STANFORD -- Los Angeles insurance executive Louis W. Foster has pledged $10 million to renovate Stanford Stadium, the Stanford Department of Athletics, Physical Education and Recreation has announced.

The pledge constitutes the largest cash gift ever received by the Athletic Department.

Foster, a 1935 graduate of the university, and his wife, Gladyce, formally made the pledge in January. Part of the Athletics Department's $34-million "Campaign 2000," the stadium renovation will upgrade circulation and safety features of the 72-year-old facility. Included are plans to widen the concourse, replace wooden seats and improve restroom and other facilities. A gift last year, combined with revenues from World Cup Soccer, enabled another project, upgrading the press facilities.

Upon completion of the renovation, the field in the stadium will be known as the "Louis W. Foster Family Field," for the couple and their five children. The Foster gift brings the department approximately halfway to its goal for Campaign 2000.

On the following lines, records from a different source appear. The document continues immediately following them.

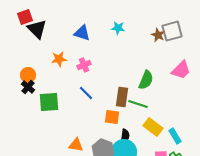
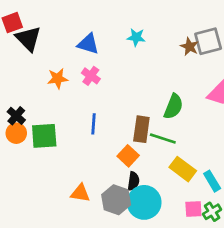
pink cross: (84, 65) -> (91, 76), moved, turned -32
orange circle: (28, 75) -> (16, 133), moved
blue line: (86, 93) -> (94, 124), turned 49
orange square: (112, 117) -> (128, 156), turned 35
black semicircle: (125, 136) -> (133, 181), moved

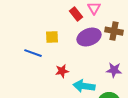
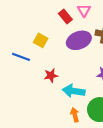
yellow square: (52, 37) -> (41, 40), turned 32

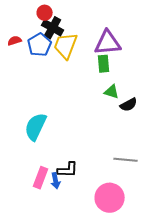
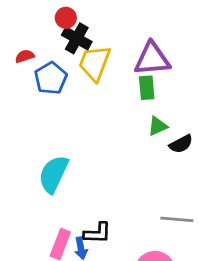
blue pentagon: (40, 45) -> (51, 78), moved
green triangle: (112, 92) -> (158, 126), turned -42

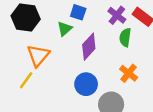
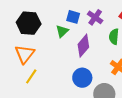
purple cross: (117, 15) -> (95, 17), moved
orange triangle: (38, 55) -> (25, 54), moved

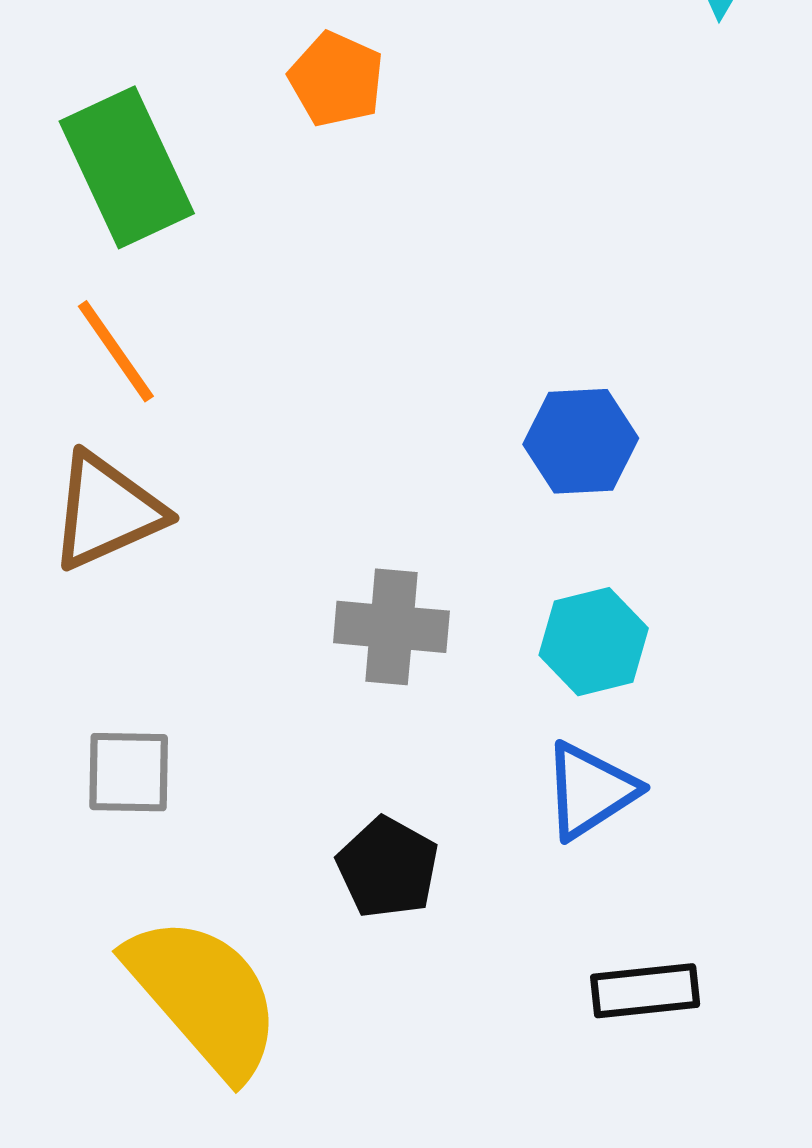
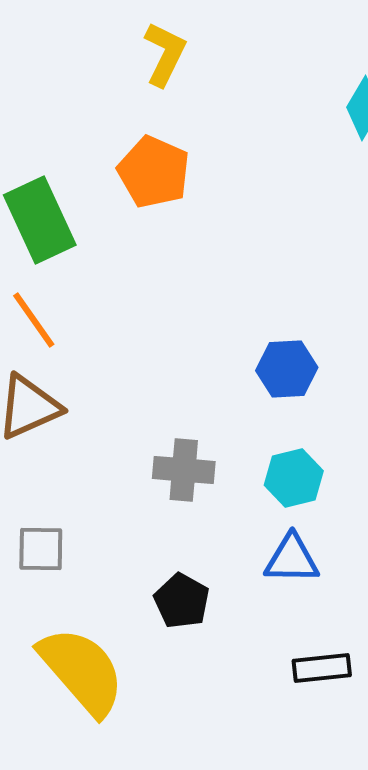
orange pentagon: (336, 79) -> (154, 172), size x1.4
blue triangle: (590, 790) -> (292, 559), turned 34

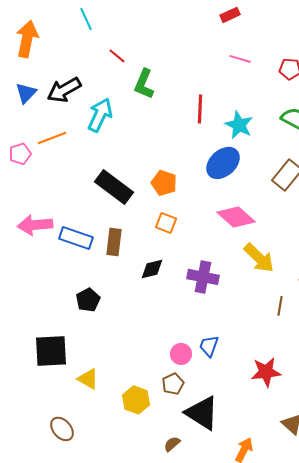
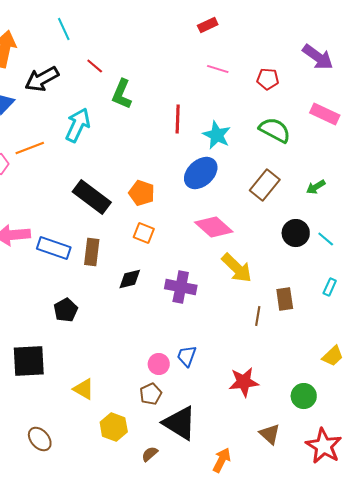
black arrow: (64, 90) -> (42, 79), moved
yellow triangle: (88, 379) -> (84, 389), moved
yellow hexagon: (136, 400) -> (114, 427), moved

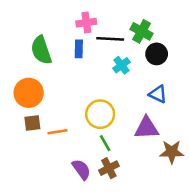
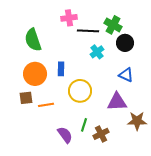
blue rectangle: (79, 49) -> (61, 69), moved
orange circle: (29, 93) -> (35, 74), moved
green line: (105, 143) -> (84, 125), moved, turned 48
brown cross: (109, 168) -> (101, 134), moved

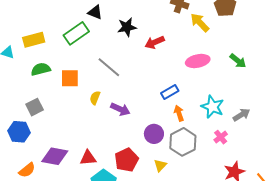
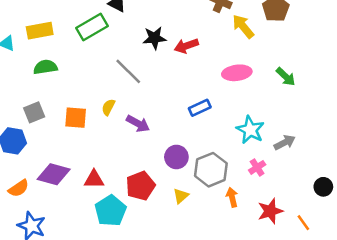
black star: (127, 27) -> (154, 38), moved
orange square: (70, 78) -> (76, 118), moved
orange arrow: (179, 113) -> (232, 197), moved

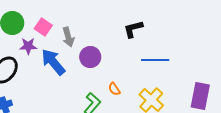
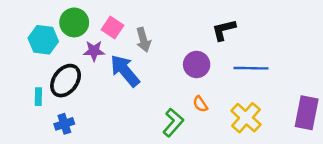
purple circle: (90, 57) -> (197, 64), moved

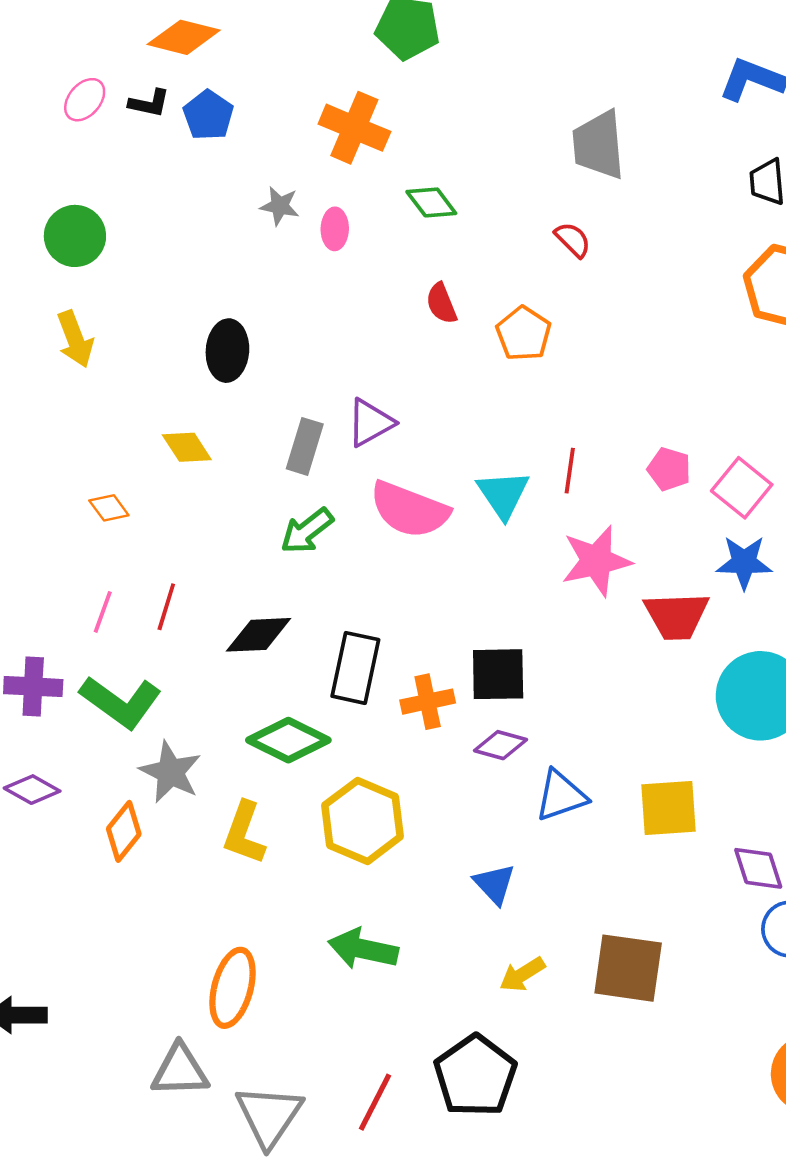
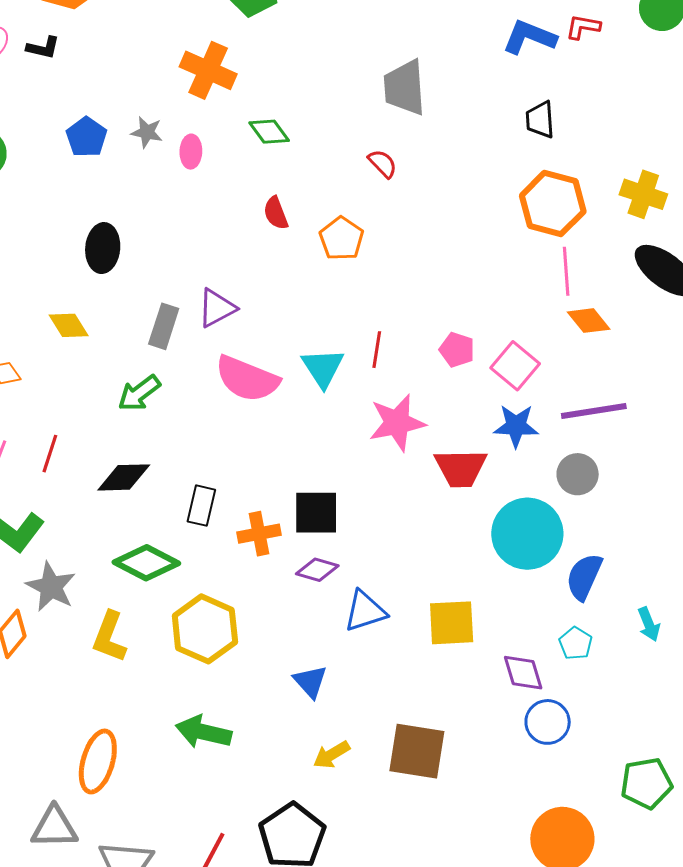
blue pentagon: (208, 115) -> (87, 137), moved
green arrow: (307, 531) -> (139, 393), moved
black rectangle: (355, 668) -> (201, 506), size x0.7

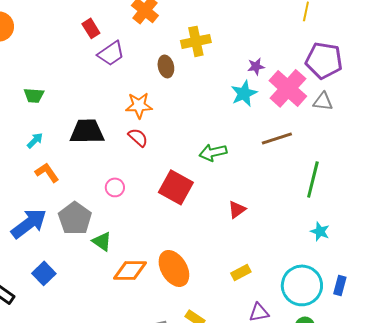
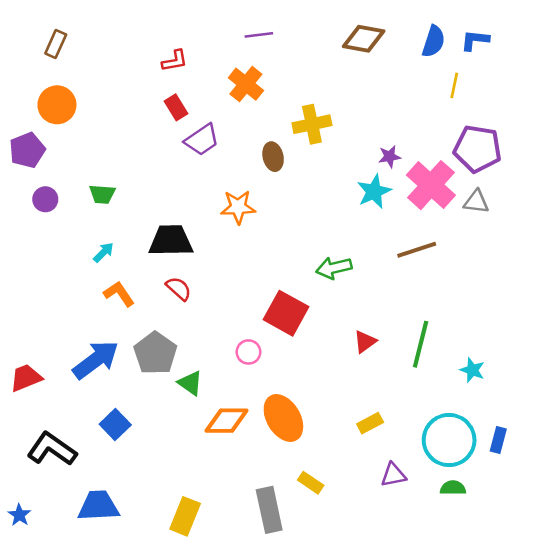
red semicircle: (138, 137) -> (179, 289), moved
green line: (313, 179) -> (421, 344), moved
pink circle: (115, 187) -> (248, 352), moved

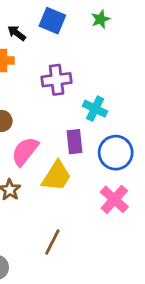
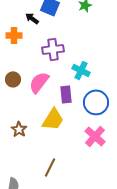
black arrow: (17, 33) -> (32, 18), moved
pink semicircle: (25, 151) -> (39, 82), moved

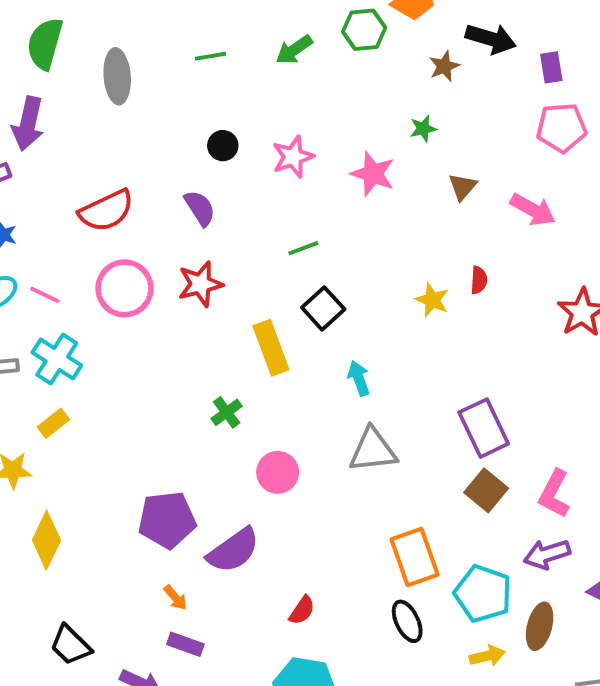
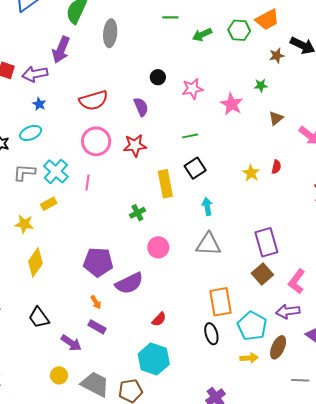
green line: (210, 56) -> (170, 17), moved
pink line: (45, 295) -> (88, 183), moved, turned 63

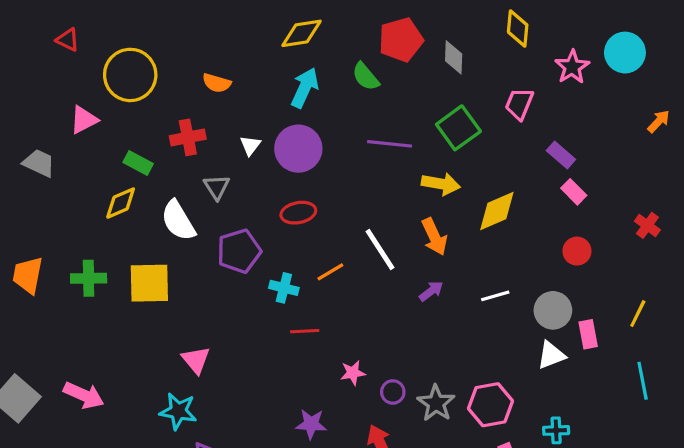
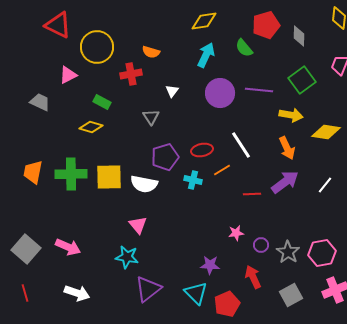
red triangle: (68, 40) -> (58, 25), size x1.8
red cross: (188, 137) -> (131, 74), moved
purple circle: (298, 149) -> (220, 93), moved
yellow diamond: (121, 203) -> (91, 127), turned 40
yellow diamond: (497, 211) -> (326, 132), turned 32
red ellipse: (298, 213) -> (202, 150), moved
white semicircle: (178, 221) -> (144, 184), moved, turned -48
white line: (380, 249) -> (241, 145), moved
green cross: (89, 278) -> (71, 174), size x1.4
purple arrow: (431, 291) -> (285, 182), size x1.8
white line: (495, 296) -> (325, 185), turned -36
red line: (305, 331) -> (252, 194), moved

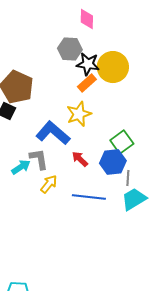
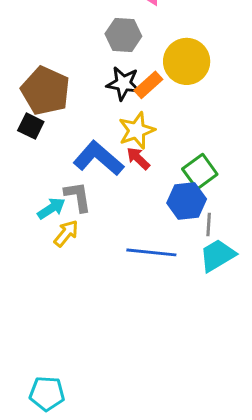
black star: (88, 64) -> (123, 83), moved
red arrow: (80, 159) -> (138, 158), moved
yellow arrow: (49, 184) -> (66, 233), moved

"I have been fortunate enough to do well in this life," said Foster, founder and chairman of 20th Century Industries, one of the largest insurance companies in the country. "I believe people should step up to the responsibility of giving back whatever they possibly can, and I hope this gift serves as an example in that way."

The Fosters have given generously to Stanford over time and have come to follow the collegiate careers of several athletes through a special program that links donors and their scholar-athletes.

"This commitment from Lou and Gladyce - generous as it is - is symbolic far beyond the dollar value of the gift," Athletic Director Ted Leland said. "In addition to giving a big boost to Campaign 2000, its example value is important on several levels.

"It encourages others to step forward," Leland said. "And it will allow us to ensure the viability of our football program. That has implications for the health of the overall athletic program."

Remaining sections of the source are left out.